» Exercise requirements
Would you return the data below exactly as it stands, with every picture left out?

[Opening Data to examine section]

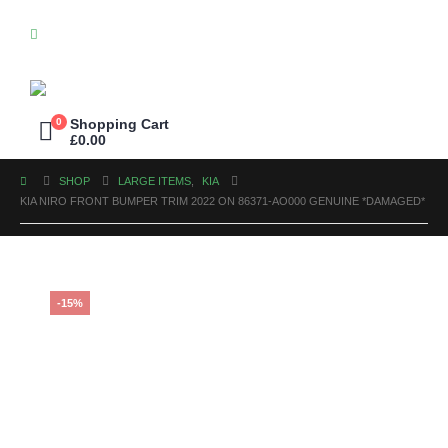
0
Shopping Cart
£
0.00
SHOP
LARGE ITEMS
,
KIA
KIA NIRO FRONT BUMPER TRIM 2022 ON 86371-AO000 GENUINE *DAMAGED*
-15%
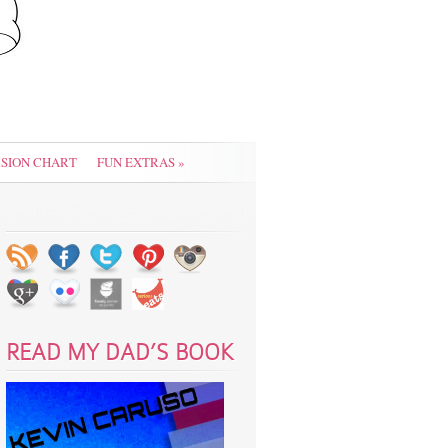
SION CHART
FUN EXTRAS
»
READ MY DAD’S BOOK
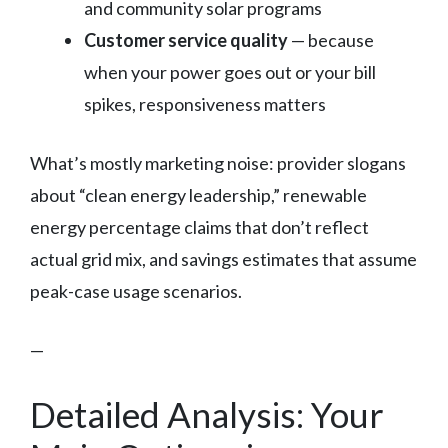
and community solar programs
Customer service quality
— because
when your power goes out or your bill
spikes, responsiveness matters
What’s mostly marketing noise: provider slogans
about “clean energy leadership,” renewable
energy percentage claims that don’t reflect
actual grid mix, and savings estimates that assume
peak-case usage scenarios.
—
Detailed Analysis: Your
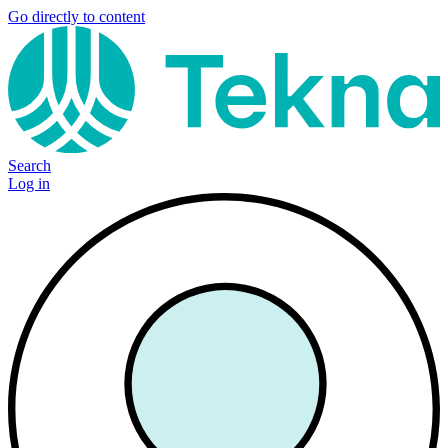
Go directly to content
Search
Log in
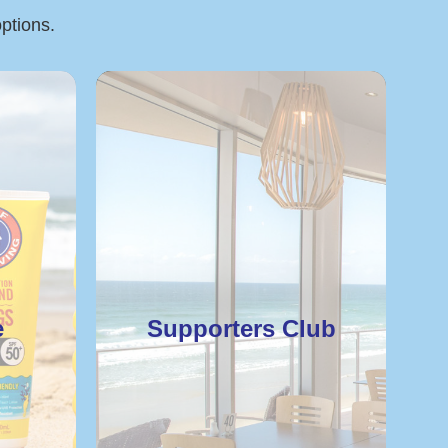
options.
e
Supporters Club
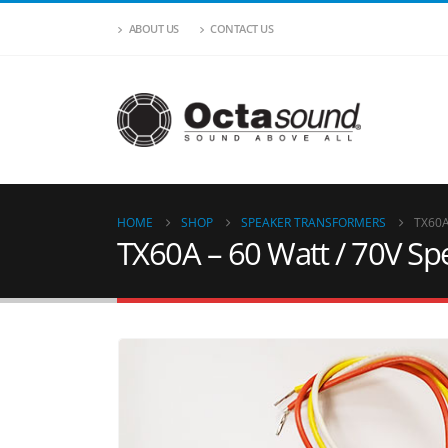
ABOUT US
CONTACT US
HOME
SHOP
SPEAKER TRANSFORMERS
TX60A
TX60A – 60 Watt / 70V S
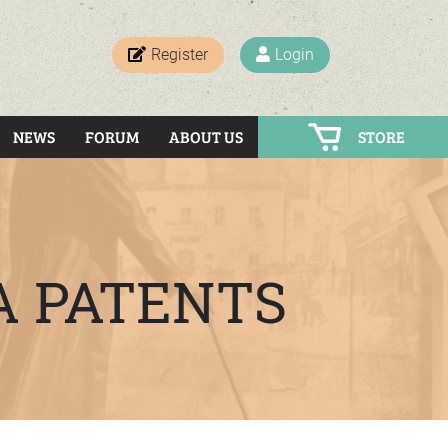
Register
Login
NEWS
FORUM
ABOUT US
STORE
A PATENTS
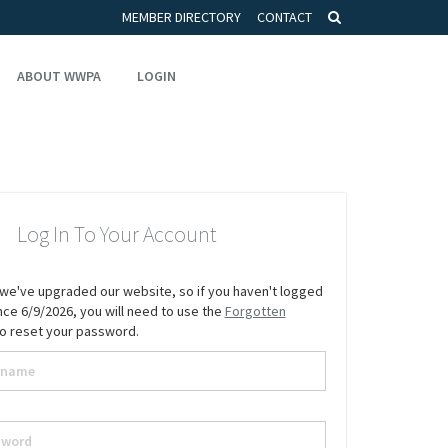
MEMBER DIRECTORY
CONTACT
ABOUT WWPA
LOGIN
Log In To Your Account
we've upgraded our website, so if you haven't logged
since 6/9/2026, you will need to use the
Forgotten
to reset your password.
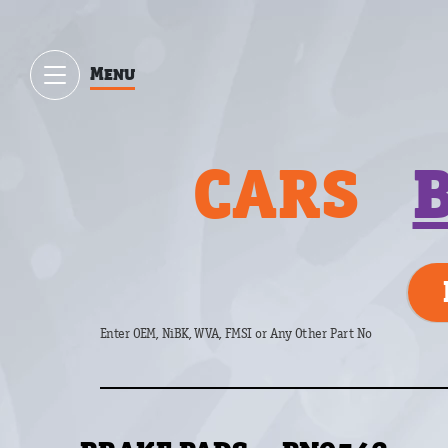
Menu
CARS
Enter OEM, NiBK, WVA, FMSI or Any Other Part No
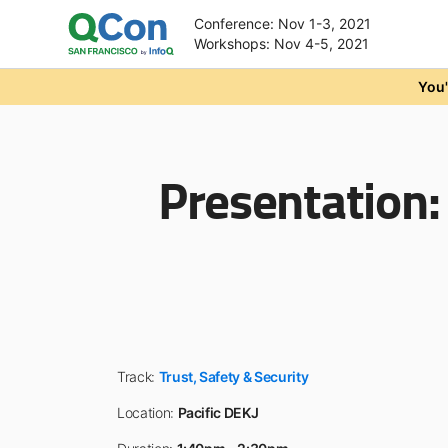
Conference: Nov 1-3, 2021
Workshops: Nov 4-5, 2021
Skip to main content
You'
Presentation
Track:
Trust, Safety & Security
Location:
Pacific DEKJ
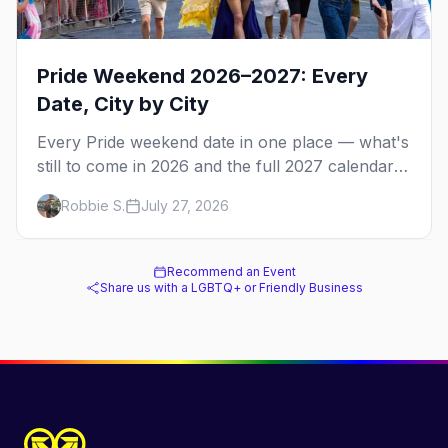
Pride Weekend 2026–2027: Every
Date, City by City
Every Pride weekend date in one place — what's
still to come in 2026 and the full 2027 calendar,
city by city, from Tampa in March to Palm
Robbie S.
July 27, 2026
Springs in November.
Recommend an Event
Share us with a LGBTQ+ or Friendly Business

[Closing Data to examine section]

» Output of the task
0
Shopping Cart
£
0.00
SHOP
LARGE ITEMS
,
KIA
KIA NIRO FRONT BUMPER TRIM 2022 ON 86371-AO000 GENUINE *DAMAGED*
-15%
SION CHART
FUN EXTRAS
»
READ MY DAD’S BOOK
and community solar programs
Customer service quality
— because
when your power goes out or your bill
spikes, responsiveness matters
What’s mostly marketing noise: provider slogans
about “clean energy leadership,” renewable
energy percentage claims that don’t reflect
actual grid mix, and savings estimates that assume
peak-case usage scenarios.
—
Detailed Analysis: Your
Go directly to content
Search
Log in
options.
e
Supporters Club
ABOUT US
CONTACT US
HOME
SHOP
SPEAKER TRANSFORMERS
TX60A
TX60A – 60 Watt / 70V S
Register
Login
NEWS
FORUM
ABOUT US
STORE
A PATENTS
MEMBER DIRECTORY
CONTACT
ABOUT WWPA
LOGIN
Log In To Your Account
we've upgraded our website, so if you haven't logged
since 6/9/2026, you will need to use the
Forgotten
to reset your password.
Menu
CARS
Enter OEM, NiBK, WVA, FMSI or Any Other Part No
Conference: Nov 1-3, 2021
Workshops: Nov 4-5, 2021
Skip to main content
You'
Presentation
Track:
Trust, Safety & Security
Location:
Pacific DEKJ
Pride Weekend 2026–2027: Every
Date, City by City
Every Pride weekend date in one place — what's
still to come in 2026 and the full 2027 calendar,
city by city, from Tampa in March to Palm
Robbie S.
July 27, 2026
Springs in November.
Recommend an Event
Share us with a LGBTQ+ or Friendly Business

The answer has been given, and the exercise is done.